The full listing, excluding its pictures, should be printed exactly as it stands.

□ □ □ □ □ □ □

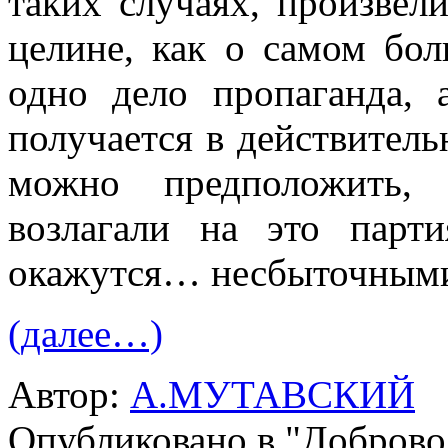
таких случаях, произвел
целине, как о самом бо
одно дело пропаганда, 
получается в действи­тел
можно предположить,
возлагали на это парти
окажутся… несбыточными
(далее…)
Автор:
А.МУТАВСКИЙ
Опубликовано в "Добров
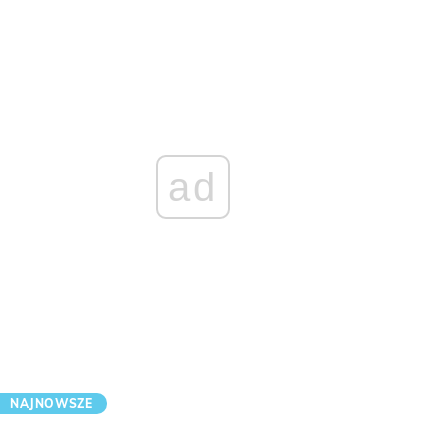
ad
NAJNOWSZE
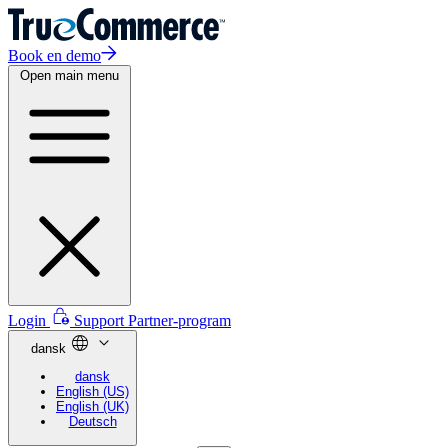
Book en demo
Open main menu
Login
Support
Partner-program
dansk
dansk
English (US)
English (UK)
Deutsch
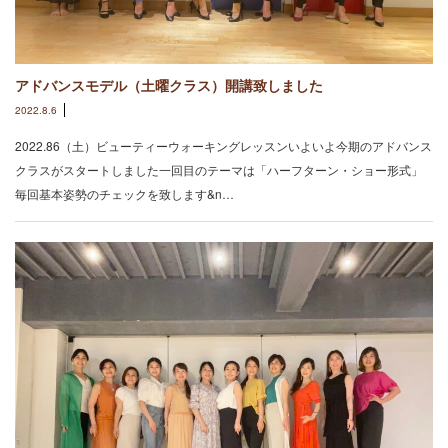
アドバンスモデル（土曜クラス）開講致しました
2022.8.6
2022.86（土）ビューティーウォーキングレッスンいよいよ今期のアドバンス
クラスがスタートしました一回目のテーマは「ハーフターン・ショー形式」
毎回基本姿勢のチェックを致します&n…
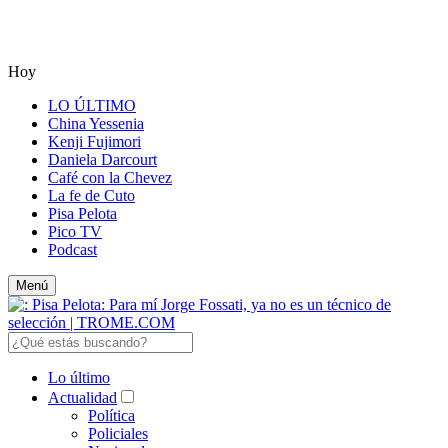
Hoy
LO ÚLTIMO
China Yessenia
Kenji Fujimori
Daniela Darcourt
Café con la Chevez
La fe de Cuto
Pisa Pelota
Pico TV
Podcast
Menú
Lo último
Actualidad
Política
Policiales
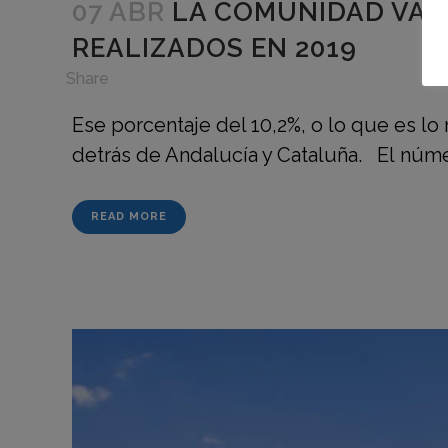
07 ABR
LA COMUNIDAD VALE
REALIZADOS EN 2019
in
,
Share
Ese porcentaje del 10,2%, o lo que es lo 
detrás de Andalucía y Cataluña. El número
READ MORE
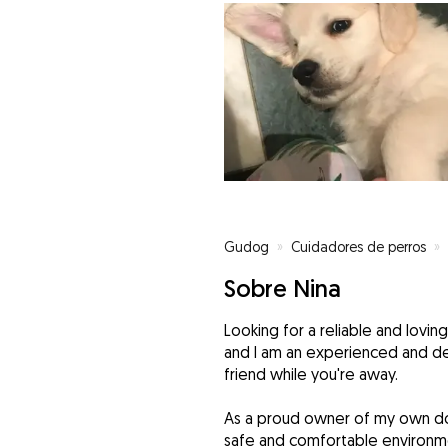
Gudog
»
Cuidadores de perros
»
Sobre Nina
Looking for a reliable and loving
and I am an experienced and ded
friend while you're away.
As a proud owner of my own dog
safe and comfortable environmen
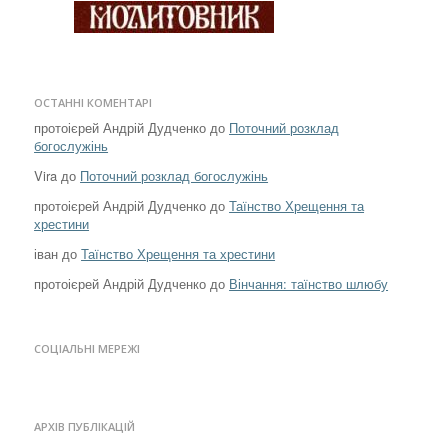
ОСТАННІ КОМЕНТАРІ
протоієрей Андрій Дудченко
до
Поточний розклад
богослужінь
Vira
до
Поточний розклад богослужінь
протоієрей Андрій Дудченко
до
Таїнство Хрещення та
хрестини
іван
до
Таїнство Хрещення та хрестини
протоієрей Андрій Дудченко
до
Вінчання: таїнство шлюбу
СОЦІАЛЬНІ МЕРЕЖІ
АРХІВ ПУБЛІКАЦІЙ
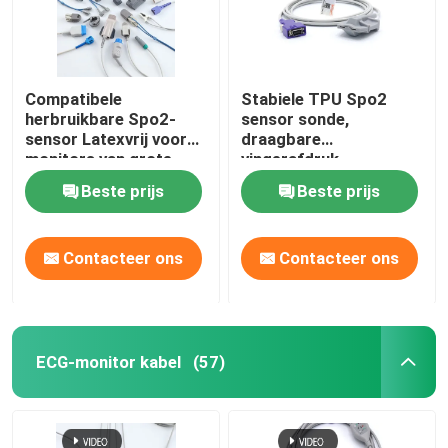
Compatibele
Stabiele TPU Spo2
herbruikbare Spo2-
sensor sonde,
sensor Latexvrij voor
draagbare
monitors van grote
vingerafdruk
merken
pulsoximeter
Beste prijs
Beste prijs
Contacteer ons
Contacteer ons
ECG-monitor kabel
(57)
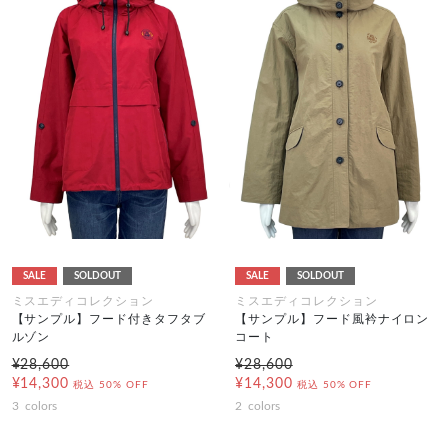
SALE
SOLDOUT
SALE
SOLDOUT
ミスエディコレクション
ミスエディコレクション
【サンプル】フード付きタフタブ
【サンプル】フード風衿ナイロン
ルゾン
コート
¥28,600
¥28,600
¥14,300
¥14,300
税込
50% OFF
税込
50% OFF
3
colors
2
colors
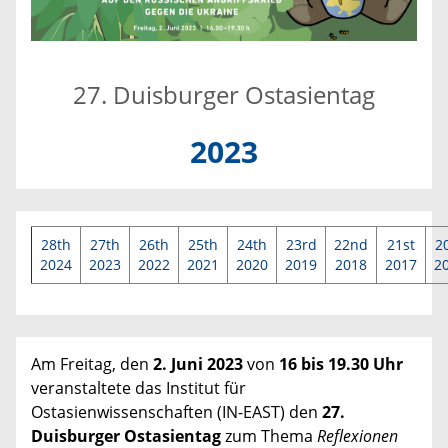
27. Duisburger Ostasientag
2023
28th
27th
26th
25th
24th
23rd
22nd
21st
2
2024
2023
2022
2021
2020
2019
2018
2017
2
Am Freitag, den
2. Juni 2023
von
16 bis 19.30 Uhr
veranstaltete das Institut für
Ostasienwissenschaften (IN-EAST) den
27.
Duisburger Ostasientag
zum Thema
Reflexionen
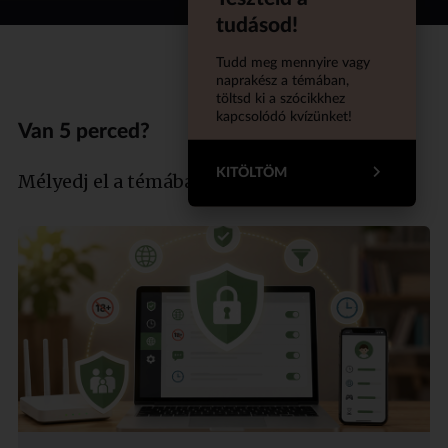
tudásod!
Tudd meg mennyire vagy
naprakész a témában,
töltsd ki a szócikkhez
kapcsolódó kvízünket!
Van 5 perced?
KITÖLTÖM
Mélyedj el a témában szakértőnkkel!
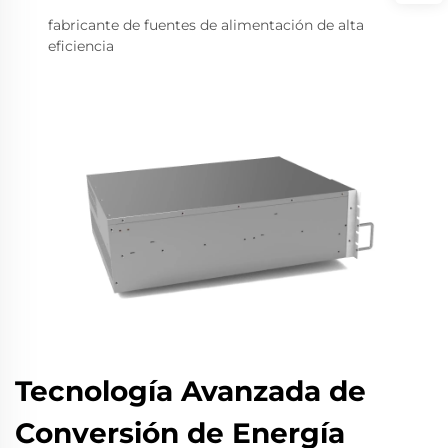
fabricante de fuentes de alimentación de alta
eficiencia
Tecnología Avanzada de
Conversión de Energía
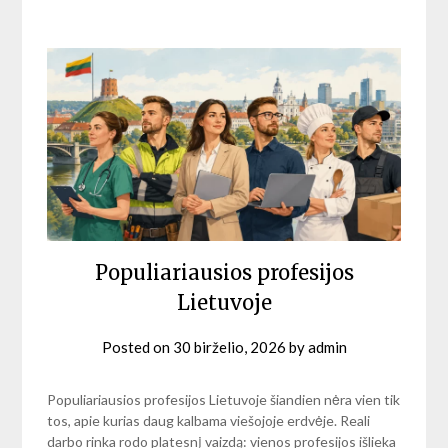
Populiariausios profesijos
Lietuvoje
Posted on
30 birželio, 2026
by
admin
Populiariausios profesijos Lietuvoje šiandien nėra vien tik
tos, apie kurias daug kalbama viešojoje erdvėje. Reali
darbo rinka rodo platesnį vaizdą: vienos profesijos išlieka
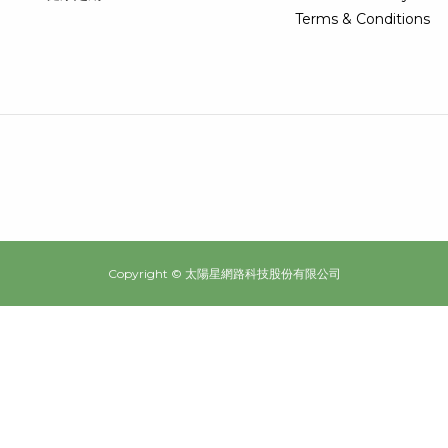
Terms & Conditions
Copyright © 太陽星網路科技股份有限公司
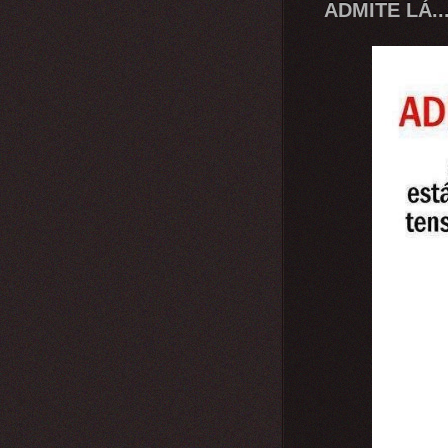
ADMITE LÁ...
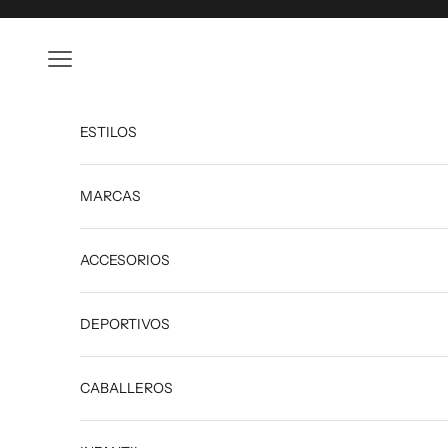
Ir al contenido
Abrir menú de navegación
ESTILOS
MARCAS
ACCESORIOS
DEPORTIVOS
CABALLEROS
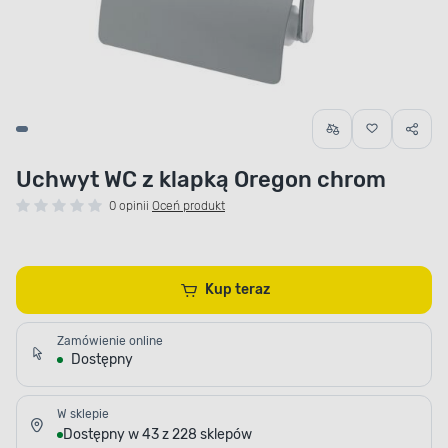
Uchwyt WC z klapką Oregon chrom
0 opinii
Oceń produkt
Kup teraz
Zamówienie online
Dostępny
W sklepie
Dostępny w 43 z 228 sklepów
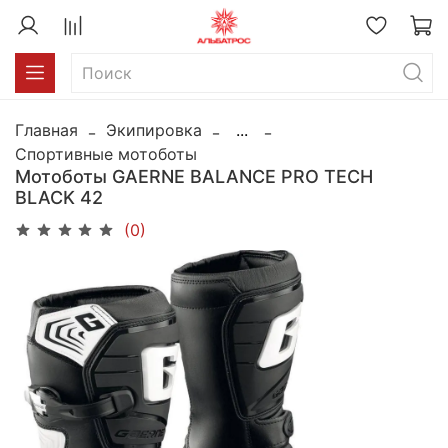
Главная
Экипировка
...
Спортивные мотоботы
Мотоботы GAERNE BALANCE PRO TECH
BLACK 42
(0)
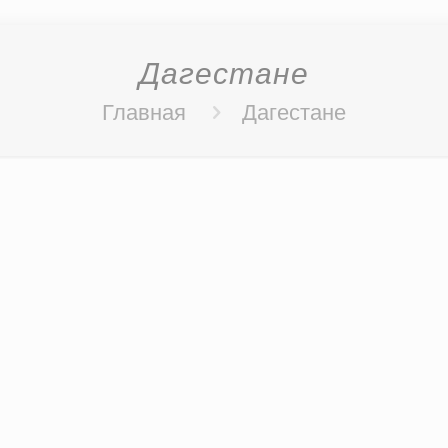
Дагестане
Главная
Дагестане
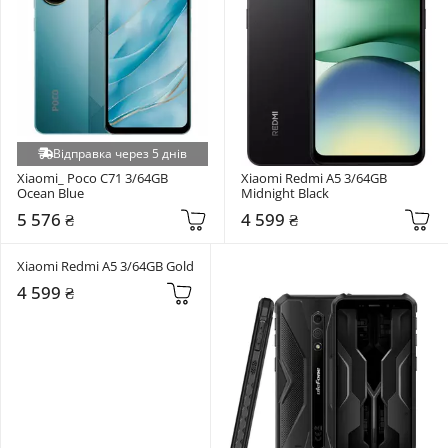
Відправка через 5 днів
Xiaomi_ Poco C71 3/64GB 
Xiaomi Redmi A5 3/64GB 
Ocean Blue
Midnight Black
5 576 ₴
4 599 ₴
Xiaomi Redmi A5 3/64GB Gold
4 599 ₴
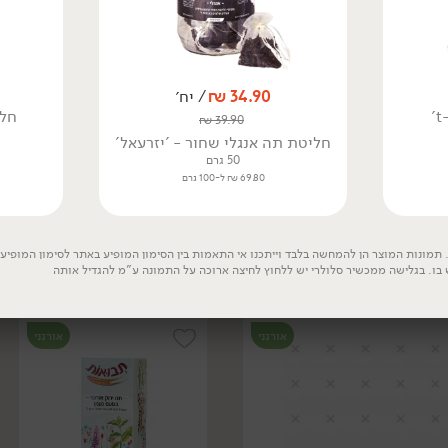
34.90
₪
/ יח׳
חלי
₪
39.90
חליטת תה אנגלי שחור - 'יזרעאל'
50 גרם
25.90
₪
/ יח׳
26.90
₪
/ יח׳
69.80 ₪ ל-100 גרם
חליטה אורגנית אכיניציאה
תה ירוק אורגני מליסה
סמבוק וג'ינג'ר - 'פרא'
ויוזו - 'פרא'
500 גרם
500 גרם
5.18 ₪ ל-100 גרם
5.38 ₪ ל-100 גרם
תמונות המוצר הן להמחשה בלבד וייתכנו אי התאמות בין הסימון המופיע באתר לסימון המופיע ע
 בו. בגלישה ממכשיר סלולרי יש ללחוץ לחיצה ארוכה על התמונה ע"מ להגדיל אותה
אורגני
אורגני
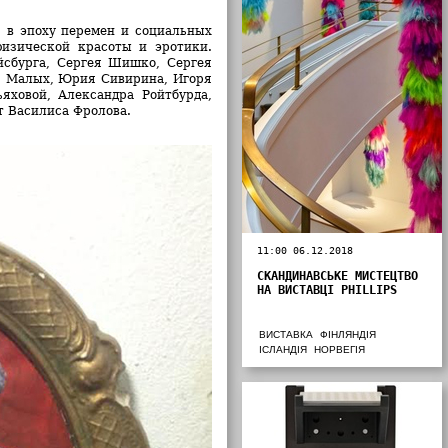
, в эпоху перемен и социальных
физической красоты и эротики.
йсбурга, Сергея Шишко, Сергея
я Малых, Юрия Сивирина, Игоря
яховой, Александра Ройтбурда,
ет Василиса Фролова.
11:00 06.12.2018
СКАНДИНАВСЬКЕ МИСТЕЦТВО
НА ВИСТАВЦІ PHILLIPS
ВИСТАВКА
ФІНЛЯНДІЯ
ІСЛАНДІЯ
НОРВЕГІЯ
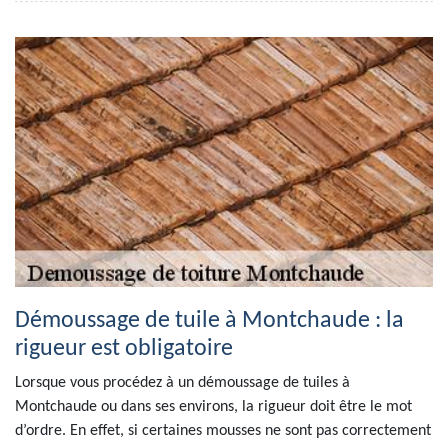
Démoussage de tuile à Montchaude : la
rigueur est obligatoire
Lorsque vous procédez à un démoussage de tuiles à
Montchaude ou dans ses environs, la rigueur doit être le mot
d’ordre. En effet, si certaines mousses ne sont pas correctement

□ □ □ □ □ □ □

→ SOLUTION TO THE EXERCISE:
таких случаях, произвел
целине, как о самом бо
одно дело пропаганда, 
получается в действи­тел
можно предположить,
возлагали на это парти
окажутся… несбыточными
(далее…)
Автор:
А.МУТАВСКИЙ
Опубликовано в "Добров
ad
NAJNOWSZE
Book en demo
Open main menu
Login
Support
Partner-program
dansk
dansk
English (US)
English (UK)
Deutsch
アドバンスモデル（土曜クラス）開講致しました
2022.8.6
2022.86（土）ビューティーウォーキングレッスンいよいよ今期のアドバンス
クラスがスタートしました一回目のテーマは「ハーフターン・ショー形式」
毎回基本姿勢のチェックを致します&n…
Hoy
LO ÚLTIMO
China Yessenia
Kenji Fujimori
Daniela Darcourt
Café con la Chevez
La fe de Cuto
Pisa Pelota
Pico TV
Podcast
Menú
Lo último
Actualidad
Política
Policiales
07 ABR
LA COMUNIDAD VALE
REALIZADOS EN 2019
in
,
Share
Ese porcentaje del 10,2%, o lo que es lo 
detrás de Andalucía y Cataluña. El número
READ MORE
Gudog
»
Cuidadores de perros
»
Sobre Nina
Looking for a reliable and loving
and I am an experienced and ded
friend while you're away.
As a proud owner of my own dog
safe and comfortable environmen
ОСТАННІ КОМЕНТАРІ
протоієрей Андрій Дудченко
до
Поточний розклад
богослужінь
Vira
до
Поточний розклад богослужінь
протоієрей Андрій Дудченко
до
Таїнство Хрещення та
хрестини
іван
до
Таїнство Хрещення та хрестини
протоієрей Андрій Дудченко
до
Вінчання: таїнство шлюбу
СОЦІАЛЬНІ МЕРЕЖІ
АРХІВ ПУБЛІКАЦІЙ
Compatibele
Stabiele TPU Spo2
herbruikbare Spo2-
sensor sonde,
sensor Latexvrij voor
draagbare
monitors van grote
vingerafdruk
merken
pulsoximeter
Beste prijs
Beste prijs
Contacteer ons
Contacteer ons
ECG-monitor kabel
(57)
SALE
SOLDOUT
SALE
SOLDOUT
ミスエディコレクション
ミスエディコレクション
【サンプル】フード付きタフタブ
【サンプル】フード風衿ナイロン
ルゾン
コート
¥28,600
¥28,600
¥14,300
¥14,300
税込
50% OFF
税込
50% OFF
3
colors
2
colors
27. Duisburger Ostasientag
2023
28th
27th
26th
25th
24th
23rd
22nd
21st
2
2024
2023
2022
2021
2020
2019
2018
2017
2
Am Freitag, den
2. Juni 2023
von
16 bis 19.30 Uhr
veranstaltete das Institut für
Ostasienwissenschaften (IN-EAST) den
27.
Duisburger Ostasientag
zum Thema
Reflexionen
tudásod!
Tudd meg mennyire vagy
naprakész a témában,
töltsd ki a szócikkhez
kapcsolódó kvízünket!
Van 5 perced?
KITÖLTÖM
Mélyedj el a témában szakértőnkkel!
fabricante de fuentes de alimentación de alta
eficiencia
Tecnología Avanzada de
Conversión de Energía
Populiariausios profesijos
Lietuvoje
Posted on
30 birželio, 2026
by
admin
Populiariausios profesijos Lietuvoje šiandien nėra vien tik
tos, apie kurias daug kalbama viešojoje erdvėje. Reali
darbo rinka rodo platesnį vaizdą: vienos profesijos išlieka
Terms & Conditions
Copyright © 太陽星網路科技股份有限公司
ADMITE LÁ...
Ir al contenido
Abrir menú de navegación
ESTILOS
MARCAS
ACCESORIOS
DEPORTIVOS
CABALLEROS
Uchwyt WC z klapką Oregon chrom
0 opinii
Oceń produkt
Kup teraz
Zamówienie online
Dostępny
W sklepie
Dostępny w 43 z 228 sklepów
Главная
Экипировка
...
Спортивные мотоботы
Мотоботы GAERNE BALANCE PRO TECH
BLACK 42
(0)
Дагестане
Главная
Дагестане
Відправка через 5 днів
Xiaomi_ Poco C71 3/64GB 
Xiaomi Redmi A5 3/64GB 
Ocean Blue
Midnight Black
5 576 ₴
4 599 ₴
Xiaomi Redmi A5 3/64GB Gold
4 599 ₴
34.90
₪
/ יח׳
חלי
₪
39.90
חליטת תה אנגלי שחור - 'יזרעאל'
50 גרם
25.90
₪
/ יח׳
26.90
₪
/ יח׳
69.80 ₪ ל-100 גרם
חליטה אורגנית אכיניציאה
תה ירוק אורגני מליסה
סמבוק וג'ינג'ר - 'פרא'
ויוזו - 'פרא'
500 גרם
500 גרם
5.18 ₪ ל-100 גרם
5.38 ₪ ל-100 גרם
תמונות המוצר הן להמחשה בלבד וייתכנו אי התאמות בין הסימון המופיע באתר לסימון המופיע ע
 בו. בגלישה ממכשיר סלולרי יש ללחוץ לחיצה ארוכה על התמונה ע"מ להגדיל אותה
אורגני
אורגני
, в эпоху перемен и социальных
физической красоты и эротики.
йсбурга, Сергея Шишко, Сергея
я Малых, Юрия Сивирина, Игоря
яховой, Александра Ройтбурда,
ет Василиса Фролова.
11:00 06.12.2018
СКАНДИНАВСЬКЕ МИСТЕЦТВО
НА ВИСТАВЦІ PHILLIPS
ВИСТАВКА
ФІНЛЯНДІЯ
ІСЛАНДІЯ
НОРВЕГІЯ
Démoussage de tuile à Montchaude : la
rigueur est obligatoire
Lorsque vous procédez à un démoussage de tuiles à
Montchaude ou dans ses environs, la rigueur doit être le mot
d’ordre. En effet, si certaines mousses ne sont pas correctement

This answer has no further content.